Voters in Paris will decide Tuesday whether to recall two members of the Oxford Hills School Board in a vote with big implications for the future of local rule and gender identity policies in Maine schools.
Boardmembers Sarah Otterson and Julia Lester, both of Paris, are facing recall after they put their support behind a controversial policy that would have required district employees to keep information about student mental health secret from parents.
Both Otterson and Lester backed a so-called “gender identity policy” that, if passed, would have prevented school employees from telling parents when a student expressed feelings of gender dysphoria or gender confusion.
The policy would even have required school employees to coach students on how to avoid making changes to official school records that might inadvertently reveal the secret information to parents.
[RELATED: Oxford Hills School Board Temporarily Blocks Gender Policy…]
When details of the policy emerged, district parents revolted, with some in Paris circulating a petition to recall the pair. That petition eventually garnered nearly 700 signatures.
After several contentious school board meetings, the board eventually voted to indefinitely postpone consideration of the policy.
Before that vote, Otterson and Lester attempted to nullify the upcoming recall election with help from an attorney with Drummond-Woodsum, a Portland-based law firm.

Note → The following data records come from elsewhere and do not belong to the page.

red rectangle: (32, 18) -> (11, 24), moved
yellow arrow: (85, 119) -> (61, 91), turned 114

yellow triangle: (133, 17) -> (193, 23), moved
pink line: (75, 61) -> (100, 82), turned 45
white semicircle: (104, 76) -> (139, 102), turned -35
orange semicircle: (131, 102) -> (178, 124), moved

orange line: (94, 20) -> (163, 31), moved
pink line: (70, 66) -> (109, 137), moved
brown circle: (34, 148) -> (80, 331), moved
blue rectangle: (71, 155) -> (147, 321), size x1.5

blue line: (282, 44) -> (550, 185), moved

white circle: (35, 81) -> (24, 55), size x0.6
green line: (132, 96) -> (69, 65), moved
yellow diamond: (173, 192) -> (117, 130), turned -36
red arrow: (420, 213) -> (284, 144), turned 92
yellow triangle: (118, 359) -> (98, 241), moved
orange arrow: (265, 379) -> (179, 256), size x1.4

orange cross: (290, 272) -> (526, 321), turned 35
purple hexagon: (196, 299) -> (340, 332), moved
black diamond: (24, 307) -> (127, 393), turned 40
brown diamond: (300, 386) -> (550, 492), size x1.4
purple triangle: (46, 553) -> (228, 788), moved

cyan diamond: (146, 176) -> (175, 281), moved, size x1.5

At a separate meeting of the school board, Otterson and Lester attempted to have the school board vote in favor of issuing a statement saying the board would not respect the outcome of Paris’s recall election. Neither board member recused themselves from the vote, but the measure failed anyway.
While Otterson remains on the school board, Lester opted to resign prior to the recall.
As a result, Tuesday’s vote could leave the Oxford Hills School Board with two openings. But it will also send a message to remaining board members that parents and taxpayers in the district aren’t keen on school officials injecting left-wing theories about human sexuality into school policies and classrooms.
The Oxford Hills School District is far from the only school system reckoning with controversial policies regarding human sex and sexuality.
Across Maine, schools and parents are debating what role, if any, left-wing ideas about gender, sometimes described as gender ideology, ought to play in classrooms from elementary schools to high schools.